One non-obivous design (there are several) is that pull_internal_progress should indicate what messages were accepted by the scope, rather than have push_external_progress assign responsibility. We found the former worked better in Naiad, in that the scheduler did not need to understand the routing of messages; workers simply picked up what they were delivered, and told the scheduler, who eventually concludes that all messages are accounted for.

Scope Implementation

A scope must implement the trait above, but is otherwise unconstrained. Notice that the trait does not detail how data are moved around, only how a scope should acknowledge receipt of data, production of data, and any outstanding work. A concrete scope implementation will almost certainly (one hopes) describe how to process some data, including mechanisms for receiving, acting on, and transmiting this data. However, this is not part of the scope interface.

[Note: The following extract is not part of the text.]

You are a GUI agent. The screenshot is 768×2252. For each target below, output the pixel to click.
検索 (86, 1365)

The Subgraph struct implements the Scope trait, with a generic implementation as a container for other scopes.

The src/example/ subdirectory has some example classes, likely to be cleaned up and included officially, implementing corresponding scopes and data movement for simple timely dataflow vertices, including Input, Concat, Feedback, and Queue. They are probably more complicated than they need to be, but as common patterns are extracted, custom vertices should become simpler.